*** Opening Data provided ***

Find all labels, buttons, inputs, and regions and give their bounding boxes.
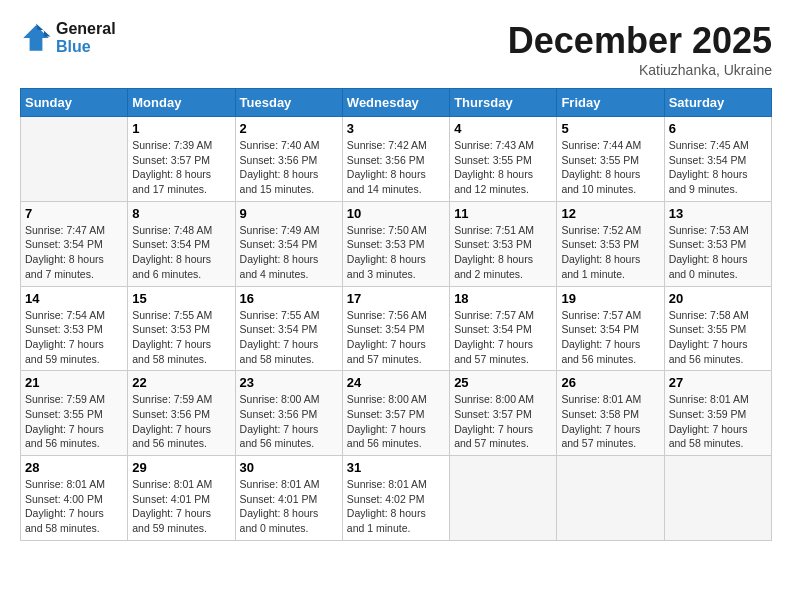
day-info: Sunrise: 7:59 AMSunset: 3:55 PMDaylight:… xyxy=(25,392,123,451)
svg-marker-0 xyxy=(23,25,49,51)
day-info: Sunrise: 7:39 AMSunset: 3:57 PMDaylight:… xyxy=(132,138,230,197)
title-block: December 2025 Katiuzhanka, Ukraine xyxy=(508,20,772,78)
day-cell: 13Sunrise: 7:53 AMSunset: 3:53 PMDayligh… xyxy=(664,201,771,286)
day-info: Sunrise: 7:52 AMSunset: 3:53 PMDaylight:… xyxy=(561,223,659,282)
logo: General Blue xyxy=(20,20,116,56)
day-cell: 5Sunrise: 7:44 AMSunset: 3:55 PMDaylight… xyxy=(557,117,664,202)
day-info: Sunrise: 7:40 AMSunset: 3:56 PMDaylight:… xyxy=(240,138,338,197)
day-cell: 19Sunrise: 7:57 AMSunset: 3:54 PMDayligh… xyxy=(557,286,664,371)
day-info: Sunrise: 7:58 AMSunset: 3:55 PMDaylight:… xyxy=(669,308,767,367)
day-number: 31 xyxy=(347,460,445,475)
day-number: 9 xyxy=(240,206,338,221)
weekday-header-sunday: Sunday xyxy=(21,89,128,117)
day-cell xyxy=(450,456,557,541)
day-cell: 20Sunrise: 7:58 AMSunset: 3:55 PMDayligh… xyxy=(664,286,771,371)
location-subtitle: Katiuzhanka, Ukraine xyxy=(508,62,772,78)
day-info: Sunrise: 7:57 AMSunset: 3:54 PMDaylight:… xyxy=(561,308,659,367)
day-info: Sunrise: 8:00 AMSunset: 3:57 PMDaylight:… xyxy=(454,392,552,451)
day-number: 16 xyxy=(240,291,338,306)
day-cell: 30Sunrise: 8:01 AMSunset: 4:01 PMDayligh… xyxy=(235,456,342,541)
week-row-5: 28Sunrise: 8:01 AMSunset: 4:00 PMDayligh… xyxy=(21,456,772,541)
day-number: 27 xyxy=(669,375,767,390)
day-number: 8 xyxy=(132,206,230,221)
day-cell: 11Sunrise: 7:51 AMSunset: 3:53 PMDayligh… xyxy=(450,201,557,286)
day-info: Sunrise: 8:01 AMSunset: 4:01 PMDaylight:… xyxy=(240,477,338,536)
week-row-4: 21Sunrise: 7:59 AMSunset: 3:55 PMDayligh… xyxy=(21,371,772,456)
week-row-3: 14Sunrise: 7:54 AMSunset: 3:53 PMDayligh… xyxy=(21,286,772,371)
day-cell: 8Sunrise: 7:48 AMSunset: 3:54 PMDaylight… xyxy=(128,201,235,286)
day-info: Sunrise: 8:01 AMSunset: 4:01 PMDaylight:… xyxy=(132,477,230,536)
day-cell: 3Sunrise: 7:42 AMSunset: 3:56 PMDaylight… xyxy=(342,117,449,202)
day-cell: 15Sunrise: 7:55 AMSunset: 3:53 PMDayligh… xyxy=(128,286,235,371)
weekday-header-monday: Monday xyxy=(128,89,235,117)
day-cell: 12Sunrise: 7:52 AMSunset: 3:53 PMDayligh… xyxy=(557,201,664,286)
day-info: Sunrise: 7:56 AMSunset: 3:54 PMDaylight:… xyxy=(347,308,445,367)
day-cell: 28Sunrise: 8:01 AMSunset: 4:00 PMDayligh… xyxy=(21,456,128,541)
day-cell: 22Sunrise: 7:59 AMSunset: 3:56 PMDayligh… xyxy=(128,371,235,456)
day-number: 20 xyxy=(669,291,767,306)
day-number: 13 xyxy=(669,206,767,221)
day-number: 15 xyxy=(132,291,230,306)
day-number: 22 xyxy=(132,375,230,390)
day-cell: 29Sunrise: 8:01 AMSunset: 4:01 PMDayligh… xyxy=(128,456,235,541)
day-info: Sunrise: 8:00 AMSunset: 3:56 PMDaylight:… xyxy=(240,392,338,451)
day-cell: 14Sunrise: 7:54 AMSunset: 3:53 PMDayligh… xyxy=(21,286,128,371)
day-number: 11 xyxy=(454,206,552,221)
day-info: Sunrise: 7:59 AMSunset: 3:56 PMDaylight:… xyxy=(132,392,230,451)
day-number: 30 xyxy=(240,460,338,475)
day-info: Sunrise: 7:43 AMSunset: 3:55 PMDaylight:… xyxy=(454,138,552,197)
day-number: 23 xyxy=(240,375,338,390)
day-cell: 6Sunrise: 7:45 AMSunset: 3:54 PMDaylight… xyxy=(664,117,771,202)
day-info: Sunrise: 7:54 AMSunset: 3:53 PMDaylight:… xyxy=(25,308,123,367)
weekday-header-wednesday: Wednesday xyxy=(342,89,449,117)
calendar-table: SundayMondayTuesdayWednesdayThursdayFrid… xyxy=(20,88,772,541)
day-info: Sunrise: 8:01 AMSunset: 3:58 PMDaylight:… xyxy=(561,392,659,451)
day-cell: 2Sunrise: 7:40 AMSunset: 3:56 PMDaylight… xyxy=(235,117,342,202)
day-cell: 9Sunrise: 7:49 AMSunset: 3:54 PMDaylight… xyxy=(235,201,342,286)
day-cell: 27Sunrise: 8:01 AMSunset: 3:59 PMDayligh… xyxy=(664,371,771,456)
weekday-header-saturday: Saturday xyxy=(664,89,771,117)
day-cell: 31Sunrise: 8:01 AMSunset: 4:02 PMDayligh… xyxy=(342,456,449,541)
day-info: Sunrise: 8:01 AMSunset: 4:02 PMDaylight:… xyxy=(347,477,445,536)
month-title: December 2025 xyxy=(508,20,772,62)
week-row-2: 7Sunrise: 7:47 AMSunset: 3:54 PMDaylight… xyxy=(21,201,772,286)
day-cell xyxy=(21,117,128,202)
day-info: Sunrise: 7:44 AMSunset: 3:55 PMDaylight:… xyxy=(561,138,659,197)
day-number: 14 xyxy=(25,291,123,306)
day-number: 7 xyxy=(25,206,123,221)
day-cell: 1Sunrise: 7:39 AMSunset: 3:57 PMDaylight… xyxy=(128,117,235,202)
day-number: 18 xyxy=(454,291,552,306)
weekday-header-tuesday: Tuesday xyxy=(235,89,342,117)
week-row-1: 1Sunrise: 7:39 AMSunset: 3:57 PMDaylight… xyxy=(21,117,772,202)
day-info: Sunrise: 7:55 AMSunset: 3:54 PMDaylight:… xyxy=(240,308,338,367)
day-cell: 16Sunrise: 7:55 AMSunset: 3:54 PMDayligh… xyxy=(235,286,342,371)
day-number: 19 xyxy=(561,291,659,306)
day-number: 17 xyxy=(347,291,445,306)
day-number: 29 xyxy=(132,460,230,475)
day-info: Sunrise: 7:42 AMSunset: 3:56 PMDaylight:… xyxy=(347,138,445,197)
day-cell: 21Sunrise: 7:59 AMSunset: 3:55 PMDayligh… xyxy=(21,371,128,456)
day-cell: 18Sunrise: 7:57 AMSunset: 3:54 PMDayligh… xyxy=(450,286,557,371)
day-number: 1 xyxy=(132,121,230,136)
day-info: Sunrise: 7:50 AMSunset: 3:53 PMDaylight:… xyxy=(347,223,445,282)
day-info: Sunrise: 7:55 AMSunset: 3:53 PMDaylight:… xyxy=(132,308,230,367)
day-number: 24 xyxy=(347,375,445,390)
day-cell: 7Sunrise: 7:47 AMSunset: 3:54 PMDaylight… xyxy=(21,201,128,286)
logo-text: General Blue xyxy=(56,20,116,56)
day-info: Sunrise: 8:01 AMSunset: 3:59 PMDaylight:… xyxy=(669,392,767,451)
day-number: 12 xyxy=(561,206,659,221)
logo-icon xyxy=(20,22,52,54)
day-number: 28 xyxy=(25,460,123,475)
day-info: Sunrise: 7:47 AMSunset: 3:54 PMDaylight:… xyxy=(25,223,123,282)
day-info: Sunrise: 7:57 AMSunset: 3:54 PMDaylight:… xyxy=(454,308,552,367)
day-info: Sunrise: 7:51 AMSunset: 3:53 PMDaylight:… xyxy=(454,223,552,282)
page-header: General Blue December 2025 Katiuzhanka, … xyxy=(20,20,772,78)
day-number: 5 xyxy=(561,121,659,136)
weekday-header-thursday: Thursday xyxy=(450,89,557,117)
weekday-header-row: SundayMondayTuesdayWednesdayThursdayFrid… xyxy=(21,89,772,117)
day-cell: 26Sunrise: 8:01 AMSunset: 3:58 PMDayligh… xyxy=(557,371,664,456)
day-cell: 4Sunrise: 7:43 AMSunset: 3:55 PMDaylight… xyxy=(450,117,557,202)
day-cell: 25Sunrise: 8:00 AMSunset: 3:57 PMDayligh… xyxy=(450,371,557,456)
day-info: Sunrise: 7:49 AMSunset: 3:54 PMDaylight:… xyxy=(240,223,338,282)
day-number: 2 xyxy=(240,121,338,136)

*** Closing Data provided ***

■ Your objective
Pull out all lines from the entries above in which the word "weekday" appears.

■ Answer to this problem
weekday-header-sunday: Sunday xyxy=(21,89,128,117)
weekday-header-monday: Monday xyxy=(128,89,235,117)
weekday-header-wednesday: Wednesday xyxy=(342,89,449,117)
weekday-header-saturday: Saturday xyxy=(664,89,771,117)
weekday-header-tuesday: Tuesday xyxy=(235,89,342,117)
weekday-header-thursday: Thursday xyxy=(450,89,557,117)
weekday-header-row: SundayMondayTuesdayWednesdayThursdayFrid… xyxy=(21,89,772,117)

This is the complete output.